Разве мертвые видят сны? Об этом так мало знают. Миша открывает глаза. Действительно, они опустили ружья. Ежов шепчется с офицером. Потом оба подходят к Мише.
— Немедленно развязать! — кричит Ежов.
— Есть! — отвечает командир расстрельной команды, подбегает к Мише и развязывает его.
— Я крайне сожалею, господин Кафанке, — уныло говорит Ежов.
Что он сказал? Кафанке?
— Вы сказали — Кафанке, господин следователь?
— Да, господин Кафанке.
— Но почему?
— Потому что это ваше имя.
— Но меня же зовут Волков.
— Нет!
— Вы мне говорили об этом много раз.
— Это ошибка! Такое иногда бывает! Мне ужасно неприятно. Я прошу прощения.
— Двумя секундами позже я уже не смог бы вас простить, господин следователь, — говорит Миша с легким укором. —
— Нет, — Ежов устало вытирает пот со лба. — Вас немедленно освободят из-под ареста!

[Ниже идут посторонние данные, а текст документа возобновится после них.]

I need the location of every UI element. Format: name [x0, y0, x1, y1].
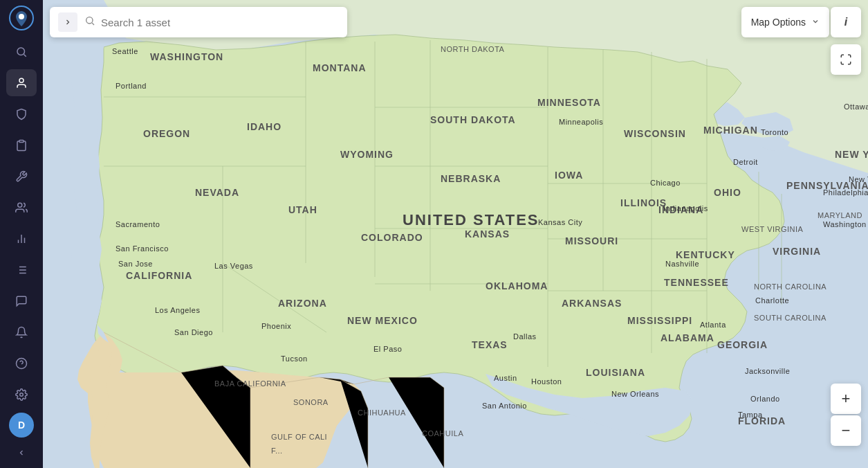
- sidebar-item-list[interactable]: [6, 256, 37, 283]
- svg-point-4: [19, 78, 24, 82]
- svg-line-41: [92, 23, 94, 25]
- zoom-in-button[interactable]: +: [831, 384, 861, 414]
- sidebar-item-clipboard[interactable]: [6, 132, 37, 159]
- sidebar-item-help[interactable]: [6, 350, 37, 377]
- chevron-down-icon: [811, 17, 820, 28]
- svg-point-18: [20, 393, 24, 396]
- map-svg: [43, 0, 868, 468]
- sidebar-item-chart[interactable]: [6, 225, 37, 252]
- sidebar-item-chat[interactable]: [6, 287, 37, 314]
- svg-point-2: [17, 48, 25, 55]
- search-expand-button[interactable]: [58, 12, 77, 32]
- sidebar-item-group[interactable]: [6, 194, 37, 221]
- sidebar-item-wrench[interactable]: [6, 163, 37, 190]
- search-icon: [84, 15, 95, 29]
- svg-point-1: [19, 14, 24, 19]
- sidebar-item-search[interactable]: [6, 38, 37, 65]
- zoom-in-icon: +: [842, 390, 851, 408]
- sidebar-item-settings[interactable]: [6, 381, 37, 408]
- info-button[interactable]: i: [831, 7, 861, 37]
- svg-line-3: [24, 54, 26, 56]
- map-container[interactable]: Map Options i WASHINGTONOREGONCALIFORNIA…: [43, 0, 868, 468]
- zoom-controls: + −: [831, 384, 861, 447]
- svg-point-40: [86, 17, 93, 24]
- sidebar: D: [0, 0, 43, 468]
- sidebar-item-bell[interactable]: [6, 318, 37, 345]
- map-options-button[interactable]: Map Options: [741, 7, 829, 37]
- sidebar-item-asset[interactable]: [6, 69, 37, 96]
- fullscreen-button[interactable]: [831, 44, 861, 75]
- sidebar-collapse-btn[interactable]: [6, 443, 37, 462]
- svg-point-6: [18, 203, 22, 207]
- user-avatar[interactable]: D: [9, 413, 34, 438]
- zoom-out-button[interactable]: −: [831, 415, 861, 446]
- search-input[interactable]: [101, 17, 339, 28]
- zoom-out-icon: −: [842, 422, 851, 440]
- search-bar: [50, 7, 347, 37]
- info-icon: i: [844, 16, 847, 28]
- sidebar-item-shield[interactable]: [6, 100, 37, 127]
- map-options-label: Map Options: [751, 17, 806, 28]
- svg-rect-5: [19, 140, 24, 142]
- app-logo[interactable]: [8, 6, 35, 30]
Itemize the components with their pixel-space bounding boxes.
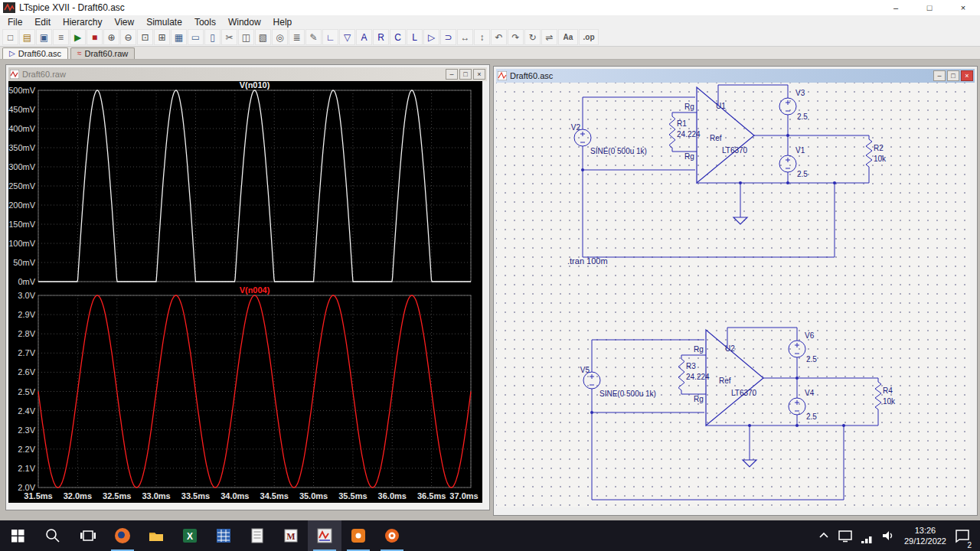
maximize-button[interactable]: □ [913,0,946,15]
paint-icon[interactable] [341,520,375,551]
mirror-button[interactable]: ⇌ [541,29,557,45]
schematic-canvas[interactable]: V2SINE(0 500u 1k)RgRgR124.224U1RefLT6370… [496,83,970,507]
text-button[interactable]: Aa [558,29,578,45]
tile-horizontal-button[interactable]: ▭ [188,29,204,45]
grid-button[interactable]: ⊞ [154,29,170,45]
menu-file[interactable]: File [2,15,28,28]
waveform-window-buttons: – □ × [446,69,485,80]
schematic-maximize-button[interactable]: □ [947,70,959,81]
volume-icon[interactable] [878,520,898,551]
capacitor-button[interactable]: C [390,29,406,45]
find-button[interactable]: ◎ [272,29,288,45]
mathematica-icon[interactable]: M [274,520,308,551]
tray-chevron-up-icon[interactable] [814,520,834,551]
schematic-minimize-button[interactable]: – [933,70,946,81]
start-button[interactable] [0,520,35,551]
menu-simulate[interactable]: Simulate [140,15,188,28]
menu-hierarchy[interactable]: Hierarchy [57,15,108,28]
svg-text:33.0ms: 33.0ms [142,491,170,500]
spreadsheet-icon[interactable] [207,520,240,551]
zoom-full-button[interactable]: ⊡ [137,29,153,45]
schematic-close-button[interactable]: × [961,70,973,81]
run-button[interactable]: ▶ [70,29,86,45]
ltspice-icon[interactable] [308,520,341,551]
notepad-icon[interactable] [240,520,274,551]
pencil-button[interactable]: ✎ [305,29,322,45]
waveform-minimize-button[interactable]: – [446,69,458,80]
schematic-window-titlebar[interactable]: Draft60.asc – □ × [496,69,975,83]
svg-text:24.224: 24.224 [677,130,701,139]
paste-button[interactable]: ▧ [255,29,271,45]
print-button[interactable]: ≣ [289,29,305,45]
tab-draft60.raw[interactable]: ≈Draft60.raw [70,47,135,59]
notification-center-button[interactable]: 2 [952,520,972,551]
svg-text:Rg: Rg [694,395,704,403]
svg-text:SINE(0 500u 1k): SINE(0 500u 1k) [590,147,647,155]
minimize-button[interactable]: – [879,0,913,15]
open-file-button[interactable]: ▤ [19,29,35,45]
svg-text:2.9V: 2.9V [18,310,35,319]
svg-text:3.0V: 3.0V [18,291,35,300]
component-button[interactable]: ⊃ [440,29,456,45]
menu-edit[interactable]: Edit [28,15,57,28]
menu-help[interactable]: Help [267,15,299,28]
svg-text:V(n004): V(n004) [240,285,270,295]
task-view-button[interactable] [70,520,106,551]
window-title: LTspice XVII - Draft60.asc [19,2,125,13]
svg-text:450mV: 450mV [8,105,36,114]
svg-text:LT6370: LT6370 [731,389,757,397]
excel-icon[interactable]: X [173,520,207,551]
menu-view[interactable]: View [108,15,140,28]
net-label-button[interactable]: A [356,29,372,45]
browser-icon[interactable] [375,520,409,551]
waveform-plot[interactable]: 500mV450mV400mV350mV300mV250mV200mV150mV… [8,81,482,503]
svg-text:2.7V: 2.7V [18,348,35,357]
schematic-doc-icon [498,71,507,80]
resistor-button[interactable]: R [373,29,389,45]
new-schematic-button[interactable]: □ [2,29,18,45]
inductor-button[interactable]: L [407,29,423,45]
svg-text:M: M [286,531,295,542]
svg-text:2.2V: 2.2V [18,445,35,454]
waveform-close-button[interactable]: × [473,69,485,80]
zoom-out-button[interactable]: ⊖ [120,29,136,45]
svg-text:V6: V6 [805,331,815,340]
tab-draft60.asc[interactable]: ▷Draft60.asc [2,47,68,59]
file-explorer-icon[interactable] [139,520,173,551]
menu-window[interactable]: Window [222,15,267,28]
svg-text:2.5: 2.5 [797,170,808,178]
wire-button[interactable]: ∟ [322,29,338,45]
ground-button[interactable]: ▽ [339,29,355,45]
diode-button[interactable]: ▷ [423,29,439,45]
waveform-window-titlebar[interactable]: Draft60.raw – □ × [8,67,487,81]
redo-button[interactable]: ↷ [508,29,524,45]
mdi-workspace: Draft60.raw – □ × 500mV450mV400mV350mV30… [0,60,980,520]
rotate-button[interactable]: ↻ [524,29,541,45]
copy-button[interactable]: ◫ [238,29,254,45]
spice-directive-button[interactable]: .op [579,29,599,45]
waveform-maximize-button[interactable]: □ [459,69,472,80]
save-button[interactable]: ▣ [36,29,52,45]
svg-text:200mV: 200mV [8,201,36,210]
tile-vertical-button[interactable]: ▯ [204,29,220,45]
close-button[interactable]: × [946,0,980,15]
drag-button[interactable]: ↕ [474,29,490,45]
firefox-icon[interactable] [106,520,139,551]
display-icon[interactable] [835,520,855,551]
zoom-in-button[interactable]: ⊕ [103,29,119,45]
control-panel-button[interactable]: ≡ [53,29,69,45]
network-icon[interactable] [857,520,877,551]
menu-tools[interactable]: Tools [188,15,222,28]
taskbar-clock[interactable]: 13:26 29/12/2022 [900,525,951,547]
svg-text:32.0ms: 32.0ms [64,491,92,500]
desktop: { "app_window": { "title": "LTspice XVII… [0,0,980,551]
undo-button[interactable]: ↶ [491,29,507,45]
cascade-windows-button[interactable]: ▦ [171,29,187,45]
halt-button[interactable]: ■ [87,29,103,45]
tab-label: Draft60.raw [84,49,128,58]
search-button[interactable] [35,520,70,551]
svg-text:Rg: Rg [694,345,704,354]
svg-text:SINE(0 500u 1k): SINE(0 500u 1k) [599,390,656,398]
move-button[interactable]: ↔ [457,29,473,45]
cut-button[interactable]: ✂ [221,29,237,45]
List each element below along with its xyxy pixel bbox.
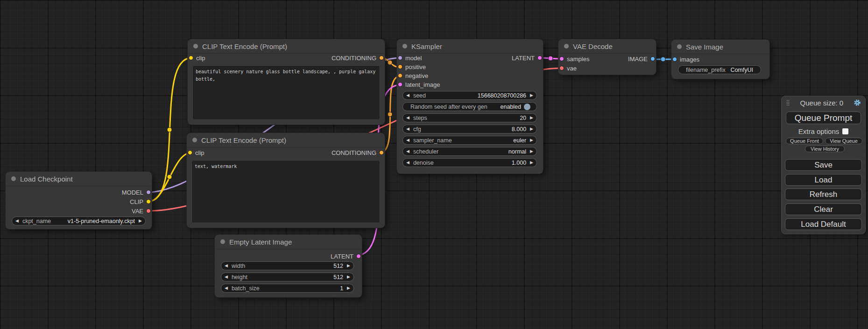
node-title: Load Checkpoint — [20, 175, 73, 183]
load-default-button[interactable]: Load Default — [785, 218, 862, 230]
collapse-dot-icon[interactable] — [402, 44, 407, 49]
vae-output-dot[interactable] — [146, 209, 151, 213]
node-title-bar[interactable]: Load Checkpoint — [6, 172, 152, 186]
collapse-dot-icon[interactable] — [677, 44, 682, 49]
link-midpoint-dot[interactable] — [388, 60, 392, 65]
queue-prompt-button[interactable]: Queue Prompt — [786, 112, 861, 124]
latent-output-dot[interactable] — [356, 254, 361, 259]
positive-input-dot[interactable] — [398, 64, 402, 69]
conditioning-output-dot[interactable] — [379, 56, 384, 60]
conditioning-output-dot[interactable] — [379, 150, 384, 155]
node-title-bar[interactable]: Save Image — [671, 40, 769, 54]
increment-arrow-icon[interactable]: ▶ — [347, 275, 350, 279]
increment-arrow-icon[interactable]: ▶ — [530, 116, 533, 120]
decrement-arrow-icon[interactable]: ◀ — [225, 286, 228, 290]
model-output-dot[interactable] — [146, 190, 151, 195]
increment-arrow-icon[interactable]: ▶ — [347, 264, 350, 268]
toggle-knob-icon[interactable] — [524, 104, 530, 110]
batch-size-number-widget[interactable]: ◀ batch_size 1 ▶ — [221, 284, 354, 293]
drag-handle-icon[interactable]: ⣿ — [786, 100, 790, 105]
model-input-dot[interactable] — [398, 56, 402, 60]
refresh-button[interactable]: Refresh — [785, 189, 862, 200]
images-input-dot[interactable] — [672, 57, 677, 62]
node-title-bar[interactable]: Empty Latent Image — [215, 235, 362, 249]
collapse-dot-icon[interactable] — [11, 176, 16, 181]
node-title-bar[interactable]: CLIP Text Encode (Prompt) — [188, 39, 385, 54]
collapse-dot-icon[interactable] — [564, 44, 569, 49]
decrement-arrow-icon[interactable]: ◀ — [406, 127, 409, 131]
decrement-arrow-icon[interactable]: ◀ — [15, 219, 19, 223]
decrement-arrow-icon[interactable]: ◀ — [406, 116, 409, 120]
node-title-bar[interactable]: KSampler — [397, 39, 543, 54]
scheduler-combo-widget[interactable]: ◀ scheduler normal ▶ — [402, 147, 537, 156]
link-midpoint-dot[interactable] — [167, 127, 172, 132]
cfg-number-widget[interactable]: ◀ cfg 8.000 ▶ — [402, 125, 537, 133]
node-load-checkpoint[interactable]: Load Checkpoint MODEL CLIP VAE ◀ ckpt_na… — [6, 172, 152, 229]
increment-arrow-icon[interactable]: ▶ — [530, 149, 533, 154]
steps-number-widget[interactable]: ◀ steps 20 ▶ — [402, 113, 537, 122]
node-title-bar[interactable]: CLIP Text Encode (Prompt) — [187, 133, 385, 147]
seed-number-widget[interactable]: ◀ seed 156680208700286 ▶ — [402, 91, 537, 100]
latent-output-dot[interactable] — [537, 56, 542, 60]
image-output-dot[interactable] — [650, 56, 655, 61]
decrement-arrow-icon[interactable]: ◀ — [406, 161, 409, 165]
link-midpoint-dot[interactable] — [548, 56, 553, 61]
clear-button[interactable]: Clear — [785, 203, 862, 215]
decrement-arrow-icon[interactable]: ◀ — [406, 149, 409, 154]
extra-options-checkbox[interactable] — [842, 128, 848, 134]
increment-arrow-icon[interactable]: ▶ — [530, 138, 533, 142]
decrement-arrow-icon[interactable]: ◀ — [225, 275, 228, 279]
increment-arrow-icon[interactable]: ▶ — [530, 93, 533, 98]
output-label: IMAGE — [628, 56, 648, 63]
increment-arrow-icon[interactable]: ▶ — [530, 127, 533, 131]
output-slot-conditioning: CONDITIONING — [332, 149, 384, 156]
denoise-number-widget[interactable]: ◀ denoise 1.000 ▶ — [402, 158, 537, 167]
widget-value: 156680208700286 — [478, 92, 526, 99]
node-clip-text-encode-positive[interactable]: CLIP Text Encode (Prompt) clip CONDITION… — [188, 39, 385, 125]
widget-label: cfg — [413, 126, 421, 133]
settings-gear-icon[interactable] — [854, 99, 861, 106]
height-number-widget[interactable]: ◀ height 512 ▶ — [221, 273, 354, 281]
node-title-bar[interactable]: VAE Decode — [558, 39, 656, 54]
ckpt-name-combo-widget[interactable]: ◀ ckpt_name v1-5-pruned-emaonly.ckpt ▶ — [12, 217, 146, 225]
filename-prefix-text-widget[interactable]: filename_prefix ComfyUI — [678, 65, 761, 74]
view-queue-button[interactable]: View Queue — [825, 138, 862, 144]
node-save-image[interactable]: Save Image images filename_prefix ComfyU… — [671, 40, 769, 79]
negative-input-dot[interactable] — [398, 73, 402, 78]
decrement-arrow-icon[interactable]: ◀ — [406, 93, 409, 98]
save-button[interactable]: Save — [785, 159, 862, 171]
prompt-textarea[interactable]: text, watermark — [191, 160, 380, 223]
increment-arrow-icon[interactable]: ▶ — [530, 161, 533, 165]
node-ksampler[interactable]: KSampler model positive negative latent_… — [397, 39, 543, 174]
decrement-arrow-icon[interactable]: ◀ — [406, 138, 409, 142]
view-history-button[interactable]: View History — [805, 146, 845, 152]
random-seed-toggle-widget[interactable]: Random seed after every gen enabled — [402, 102, 537, 111]
collapse-dot-icon[interactable] — [193, 44, 198, 49]
node-clip-text-encode-negative[interactable]: CLIP Text Encode (Prompt) clip CONDITION… — [187, 133, 385, 228]
node-graph-canvas[interactable]: Load Checkpoint MODEL CLIP VAE ◀ ckpt_na… — [0, 0, 868, 329]
node-empty-latent-image[interactable]: Empty Latent Image LATENT ◀ width 512 ▶ … — [215, 235, 362, 297]
widget-label: width — [232, 263, 245, 269]
width-number-widget[interactable]: ◀ width 512 ▶ — [221, 261, 354, 270]
collapse-dot-icon[interactable] — [192, 138, 197, 142]
node-title: Empty Latent Image — [229, 238, 292, 246]
link-midpoint-dot[interactable] — [661, 57, 665, 62]
decrement-arrow-icon[interactable]: ◀ — [225, 264, 228, 268]
latent-image-input-dot[interactable] — [398, 82, 402, 87]
link-midpoint-dot[interactable] — [167, 175, 172, 179]
collapse-dot-icon[interactable] — [220, 239, 225, 244]
clip-output-dot[interactable] — [146, 199, 151, 204]
vae-input-dot[interactable] — [559, 66, 564, 70]
load-button[interactable]: Load — [785, 174, 862, 186]
clip-input-dot[interactable] — [188, 150, 192, 155]
samples-input-dot[interactable] — [559, 56, 564, 61]
link-midpoint-dot[interactable] — [388, 112, 392, 117]
node-vae-decode[interactable]: VAE Decode samples vae IMAGE — [558, 39, 656, 75]
queue-front-button[interactable]: Queue Front — [786, 138, 823, 144]
increment-arrow-icon[interactable]: ▶ — [347, 286, 350, 290]
clip-input-dot[interactable] — [189, 56, 193, 60]
sampler-name-combo-widget[interactable]: ◀ sampler_name euler ▶ — [402, 136, 537, 145]
increment-arrow-icon[interactable]: ▶ — [139, 219, 142, 223]
widget-value: euler — [513, 137, 526, 144]
prompt-textarea[interactable]: beautiful scenery nature glass bottle la… — [192, 65, 380, 120]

— Ага, — говорит Миша. — И часто у вас так бывает, господин следователь?
— Ах, Кафанке, Кафанке, не иронизируйте, прошу вас! В последний момент, действительно, в самый последний момент выяснилась ваша невиновность. Я помчался сюда — я думал, что у меня сердце разорвется.
Теперь, когда уж точно стрелять не будут, снова выходит вперед священник.
— Это для тебя пример бесконечной доброты и любви Бога, сын мой. Надо поблагодарить его! Отче наш, иже еси на небесех… повторяй за мной!
— Господин пастор, — говорит Миша, — вы можете идти домой. Со мной больше ничего плохого не произойдет, вы же видите. Я желаю вам всего наилучшего.
— Спасибо, сын мой. Будь благословен…
— Да, будь благословен, — говорит Миша. Ноги его не держат, и он, обессиленный, падает на пол.
33
Натуральный кофе, свежие булочки, масло, мармелад, два жареных яйца, свежеотжатый апельсиновый сок, сыр, ветчина. Миша завтракает. Обильно и вкусно. Следователь Ежов все это доставил ему в палату. Миша сидит напротив кроткого охранника Алеши Смелова. Тирли-тирли, щебечут в парке птицы. Немного подсолить яйца и перцу не забыть, смотрите, как быстро привыкаешь к тому, что жизнь продолжается.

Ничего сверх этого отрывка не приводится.